Records to use >>
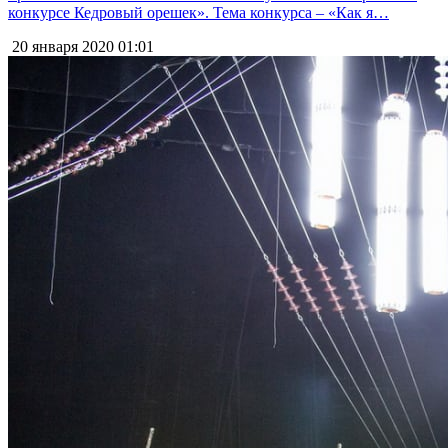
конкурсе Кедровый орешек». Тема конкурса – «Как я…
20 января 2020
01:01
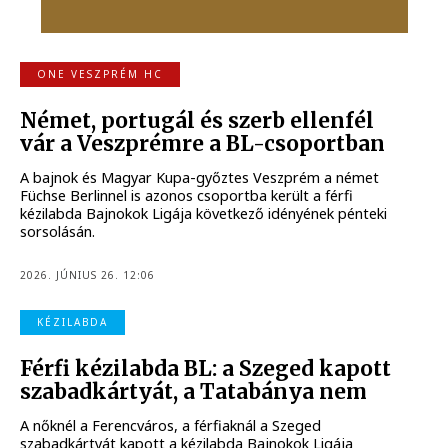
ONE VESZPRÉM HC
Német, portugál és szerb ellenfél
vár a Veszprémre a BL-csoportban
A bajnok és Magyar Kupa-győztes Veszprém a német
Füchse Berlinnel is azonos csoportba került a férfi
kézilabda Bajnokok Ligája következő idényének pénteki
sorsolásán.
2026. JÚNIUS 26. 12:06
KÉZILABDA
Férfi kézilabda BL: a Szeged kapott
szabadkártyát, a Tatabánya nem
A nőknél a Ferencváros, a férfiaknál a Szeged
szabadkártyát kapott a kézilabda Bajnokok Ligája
==
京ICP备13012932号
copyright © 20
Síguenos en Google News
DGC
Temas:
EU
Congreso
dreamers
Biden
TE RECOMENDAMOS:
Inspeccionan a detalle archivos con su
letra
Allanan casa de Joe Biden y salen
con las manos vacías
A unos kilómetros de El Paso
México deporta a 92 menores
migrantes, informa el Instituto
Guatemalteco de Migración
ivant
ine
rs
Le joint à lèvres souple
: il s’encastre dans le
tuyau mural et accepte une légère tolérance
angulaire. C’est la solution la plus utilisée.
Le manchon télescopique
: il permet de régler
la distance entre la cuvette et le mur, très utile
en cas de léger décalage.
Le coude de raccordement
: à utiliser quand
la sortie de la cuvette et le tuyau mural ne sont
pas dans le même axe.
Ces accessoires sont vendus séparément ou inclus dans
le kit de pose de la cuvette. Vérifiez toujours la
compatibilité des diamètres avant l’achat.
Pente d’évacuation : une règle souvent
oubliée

Aim of the task >>
Show all lines from the records above where the word "kapott" occurs.

Task output >>
Férfi kézilabda BL: a Szeged kapott
szabadkártyát kapott a kézilabda Bajnokok Ligája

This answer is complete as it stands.